During a fearful face perception task, patients with bipolar disorder showed a significantly different pattern of early-versus late-stage changes in BOLD signal relative to healthy controls. These differences suggest that in the early stage of the task, there were minimal group differences in whole brain activation, but over the course of the task, normal control subjects showed significant late-stage increases within the orbitofrontal cortex and striatum. Bipolar patients did not show this pattern. Instead they showed greater late-stage activation across a distributed network of posterior cortical and subcortical brain regions typically associated with perceptual and memory processes. Statistical comparison between the groups at this latter stage of the task suggest that bipolar patients showed significantly less task-related activation than controls within the putamen, caudate, anterior cingulate gyrus, orbitofrontal cortex, and superior temporal pole, regions that have been implicated in affective processing and its modulation [20
], although these were not evident at a more stringent corrected threshold. Together, these findings suggest that during multiple presentations of faces expressing fear, healthy subjects show progressive activation of striatal regions involved in emotion-based learning and motivational control [22
], possibly reflecting a process of affective-motivational-behavioral adaptation whereby affective information is learned and integrated with ongoing motivational routines to prepare the individual for appropriate action [11
]. Conversely, bipolar patients failed to show this pattern, instead activating diffuse cortical areas involved in visual perception, memory encoding and recall, facial perception, and visceral sensation. Thus, these findings provide further evidence for a dysfunction within the fronto-striatal circuitry in patients with bipolar disorder [2
Inspection of the ROI time-course plots clearly shows abnormal BOLD signal responses in the basal ganglia and amygdala in the bipolar group relative to the healthy controls. Whereas controls showed notable changes in signal intensity in both ROIs that coincided with the onset and offset of the stimuli, particularly during the second block, bipolar patients failed to show these task related increases in either ROI. The interaction between diagnostic group and stimulus Block was significant for the amygdala, suggesting that bipolar patients failed to show the increase in responsiveness upon later exposure to the emotional stimuli exhibited by the controls. Other possible differences between diagnostic groups, such as anticipatory activation and delayed offset of initial responses in the patient group were visually apparent, but these will require further research to substantiate. It remains unknown whether such response patterns are correlated with behavioral and cognitive features of bipolar disorder.
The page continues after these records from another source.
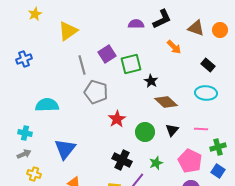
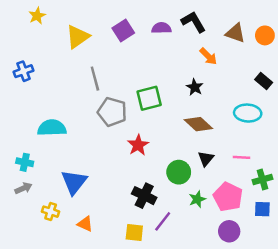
black L-shape: (162, 19) -> (193, 22), turned -95
purple square: (107, 54) -> (123, 31), moved
green square: (131, 64) -> (149, 98), moved
black rectangle: (208, 65) -> (264, 81), moved
black star: (151, 81) -> (195, 87), moved
green circle: (145, 132) -> (179, 172), moved
green star: (156, 163) -> (197, 199), moved
blue square: (218, 171) -> (262, 209), turned -32
yellow cross: (34, 174) -> (51, 212), moved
As with any study of actively medicated patients, these data are limited by potential differences in medication type, dosage, and current clinical state among the patients. Attempts were made to control for these factors at intake and by selecting only patients during their first psychiatric admission. Furthermore, due to the selection of only first admission patients, it is possible that there was some diagnostic heterogeneity in the sample that will only be evident longitudinally. It is also important to note that these findings should be considered as preliminary, as the whole brain activation was evaluated at an uncorrected height threshold of p < .001 and none of the whole brain imaging comparisons between diagnostic groups survived correction for multiple comparisons. Finally, this sample was small and will require replication. With due consideration given to these limitations, however, the present findings provide compelling preliminary evidence that first episode bipolar patients differ from healthy controls in the time-course of responsiveness of key affect processing regions to facial expressions of fear.